Six months also happens to be the time elapsed between the death of Karen’s mum, author Lynne Wilding, in 2007, and her robust return in a dream visitation that was more like an alternative truth, or an untravelled path.

After battling ovarian cancer for three years, Lynne, 65, had looked frail at the end, but in Karen’s dream, ‘she just looked normal and really healthy’.

Karina

 

Lynne was leaning against the kitchen counter to chat as she’d often done in the evening after helping Karen with her two daughters while she and her husband worked. Karen recalls her mother said, ‘I don’t feel sick anymore. I’m really good.’ Then, keen to demonstrate her recovered health, she said, ‘Look what I can do,’ before walking through the wall and standing out in the backyard. She walked back into the kitchen through the wall and said to Karen, ‘How clever am I?’ Then she repeated,‘I’m not sick anymore, I feel really good.’

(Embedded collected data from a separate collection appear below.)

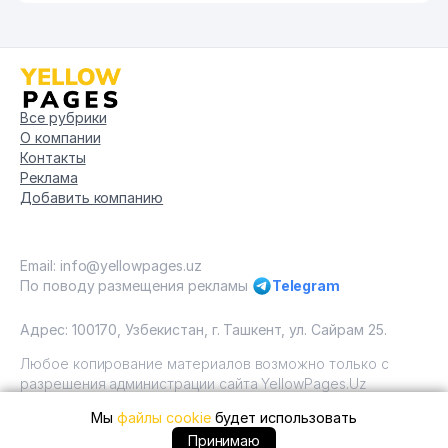
Все рубрики
О компании
Контакты
Реклама
Добавить компанию
Email: info@yellowpages.uz
По поводу размещения рекламы
Telegram
Адрес: 100170, Узбекистан, г. Ташкент, ул. Сайрам 25.
Любое копирование материалов возможно только с
разрешения администрации сайта YellowPages.Uz
Мы
файлы cookie
будет использовать
Copyright © Yellow Pages Uzbekistan, 2009 - 2026 / ООО
"Yellow Pages". Все права защищены All rights reserved.
+99871 ... позвонить
Принимаю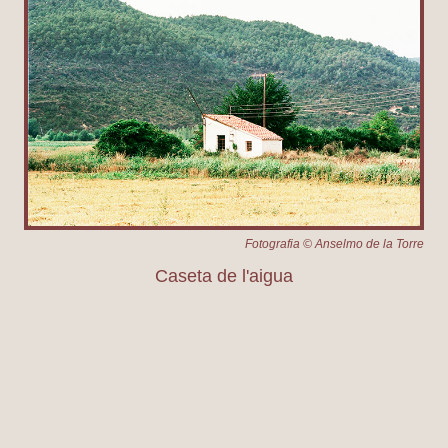
Fotografia © Anselmo de la Torre
Caseta de l'aigua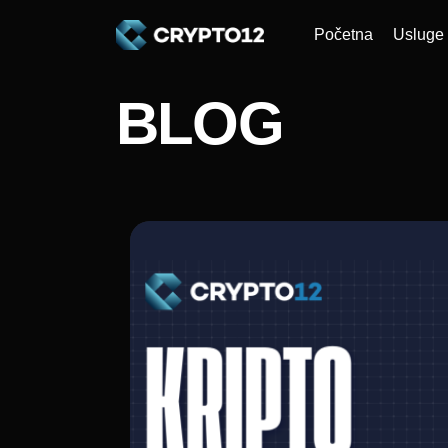
Početna
Usluge
BLOG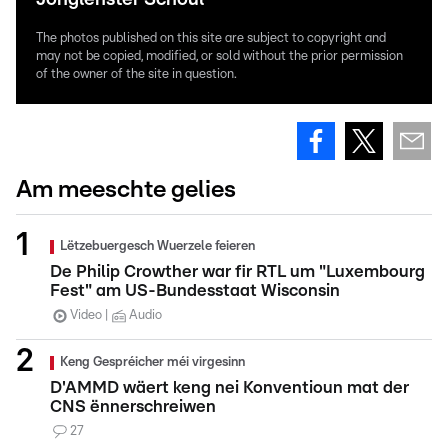
The photos published on this site are subject to copyright and
may not be copied, modified, or sold without the prior permission
of the owner of the site in question.
Am meeschte gelies
Lëtzebuergesch Wuerzele feieren
De Philip Crowther war fir RTL um "Luxembourg
Fest" am US-Bundesstaat Wisconsin
Video
Audio
Keng Gespréicher méi virgesinn
D'AMMD wäert keng nei Konventioun mat der
CNS ënnerschreiwen
27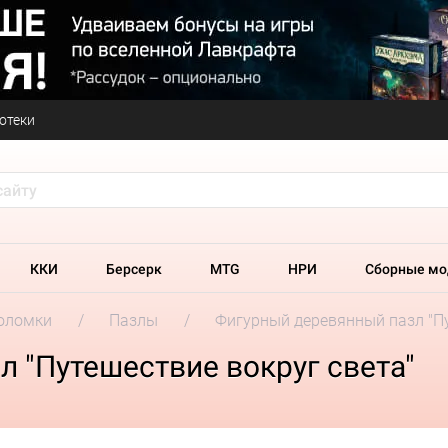
отеки
ККИ
Берсерк
MTG
НРИ
Сборные мо
оломки
Пазлы
Фигурный деревянный пазл "Пу
 "Путешествие вокруг света"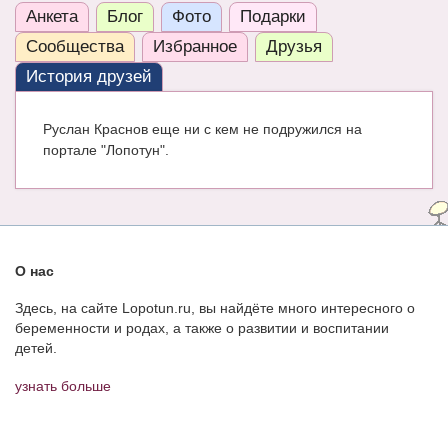
Анкета
Блог
Фото
Подарки
ЧАТ
Сообщества
Избранное
Друзья
КНИГИ
История друзей
Рекомендовано
Руслан Краснов еще ни с кем не подружился на
Сказки
портале "Лопотун".
ПСИХОЛОГИЯ
ЗДОРОВЬЕ
МОДА И КРАСОТА
О нас
КОНКУРСЫ
Здесь, на сайте Lopotun.ru, вы найдёте много интересного о
беременности и родах, а также о развитии и воспитании
СООБЩЕСТВА
детей.
БЛОГИ
узнать больше
БЕРЕМЕННОСТЬ
Календарь беременности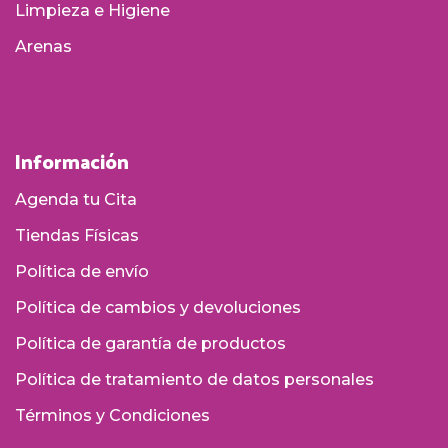
Limpieza e Higiene
Arenas
Información
Agenda tu Cita
Tiendas Físicas
Política de envío
Política de cambios y devoluciones
Política de garantía de productos
Política de tratamiento de datos personales
Términos y Condiciones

Karen woke up sobbing with happiness and relief and was drawn to go downstairs, where, inexplicably, a delicious aroma filled the rooms. ‘The house smelt like cookies!’ marvels Karen, whose Mum had never been a keen baker. ‘It didn’t make sense to me at the time but it was a really strong smell.’ Was Lynne speaking in the language of scents, letting her grieving daughter know that everything is sweet – that she’s home? One thing is certain: ‘I felt a lot lighter after that,’ says Karen. ‘I thought that was probably her way of telling me that she’s good, that she’s okay.’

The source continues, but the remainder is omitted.